Going back to our initial exchange (on this topic) ; what makes you think that the privacy concerns have been resolved? How will relevant data be separated from the stream while doing DPI? If it is available, I couldn't think of anyone else who could explain that to me than yourself...in part why I read your blog.

In an effort to stay on topic, I haven't even begun to bring up all of the other issues with this idea of govt. IDSs going onto private networks on by voluntary consent of the owner...

-Dan
Dan,

Give me a break. I am not trying to "pump my credentials" to "intimidate" anyone. I am trying to describe my experience and why that may be different from someone else's experience.
dearista said…
Hey, somebody has to bust your balls :)...it's tough to convey sentiment over text...

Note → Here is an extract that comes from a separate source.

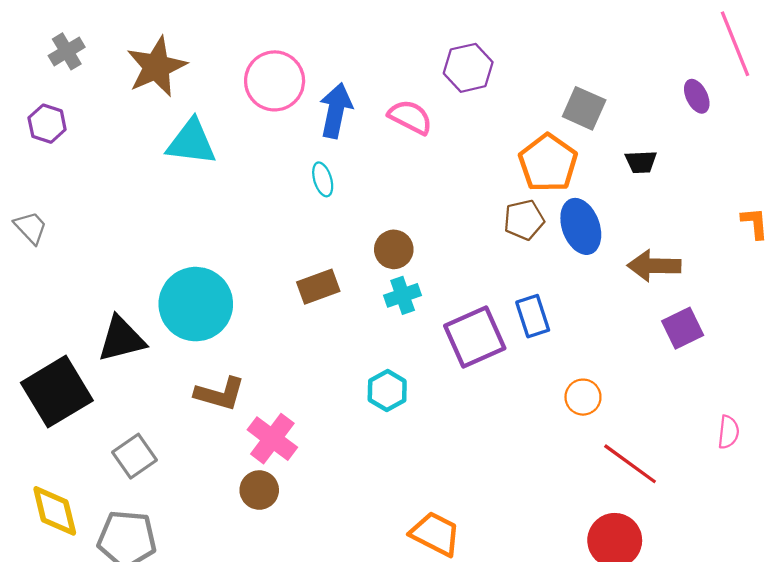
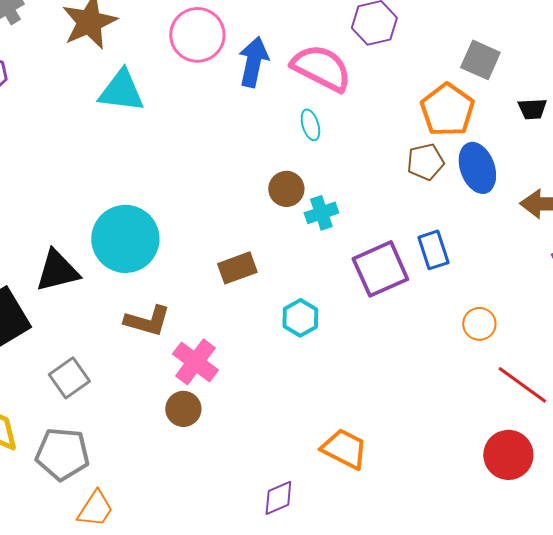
pink semicircle: (410, 117) -> (321, 68), size x1.5
cyan ellipse: (323, 179) -> (310, 125), moved
brown circle: (394, 249) -> (286, 189), moved
brown rectangle: (318, 287) -> (237, 268), moved
cyan cross: (403, 295) -> (321, 213), moved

Everyday I look back and haven't watched/defended a network in years...I guess I am just a theorist at this point...hell I'm about to start a PhD.

I would like to see more of a 'result oriented' approach from the goverment, which I believe will require more accountability than this ineffectual 'voluntary monitoring' or 'voluntary information sharing' tone.

If I may quote, "What a disappointment."

-Dan
CyberG said…
Anybody that has every had to pull a forensic image from an EU nation knows this is something very difficult to accomplish in any reasonable amount of time. Typically the evidence is long gone by the time the approvals are done. I think a lot of privacy advocates are out of touch and comment on things, like incident response, that they are not necessarily familiar with at the granular level we are discussing.

I am all for consumer privacy and think US can learn a lot for Europe in this regards. However, every privacy law should be constructed with a well-worded System Administrator's exception that allows for rapid defense and investigation of YOUR OWN computing assets regardless of location. That is the downfall of the EU privacy laws IMHO.
CyberG,
Can you specify in some tangible depth on why exactly it takes so long? laws, policies, general fear of doing things wrong?
CyberG said…
Yes I can. In my past experiences, prior to doing any forensic image we had to have approval from the corporate legal counsel before doing anything. So that would be corporate policy driven by various laws. A typical approval for a US bases computer would be hours to days. For a similar EU based system 3 months to never. If you are looking for specific statues that drive the corporate policy I wouldn't know those because I'm not a lawyer obviously. From the IR perspective, we concede to the legal department who then concedes to EU privacy laws. I think you can make the case that there are inefficiencies within the company(imagine that :-0), however the bottom line is that the EU laws drive this behavior. That is only my humble incident responders opinion. If you are an EU privacy law expert, then you might outline the specific statues that create this fear of lawsuits.
Some quick research has yielded this FAQ on data transfer to third countries - from EU/EEA to US as an example. It talks about special provisions for multinational companies. I will analyze in depth and probably write my first worthwhile blog post, but it appears that EU->US data transfer scheme can be devised once in a company and not take the many months cited here.
dearista said…
I think in the same veighn as Bryan (no expectation of privacy on corporate networks), that those images should not be protected in that way.

In my experience it wasn't privacy concers as much as lack of logs!
dearista said…
UML,

You may consider researching around the American Bar Association's Section of Science & Technology Law, Information Security Committee. I saw their Jody Westby and colleagues give a well rounded panel discussion on international cybercrime law enforcment issues.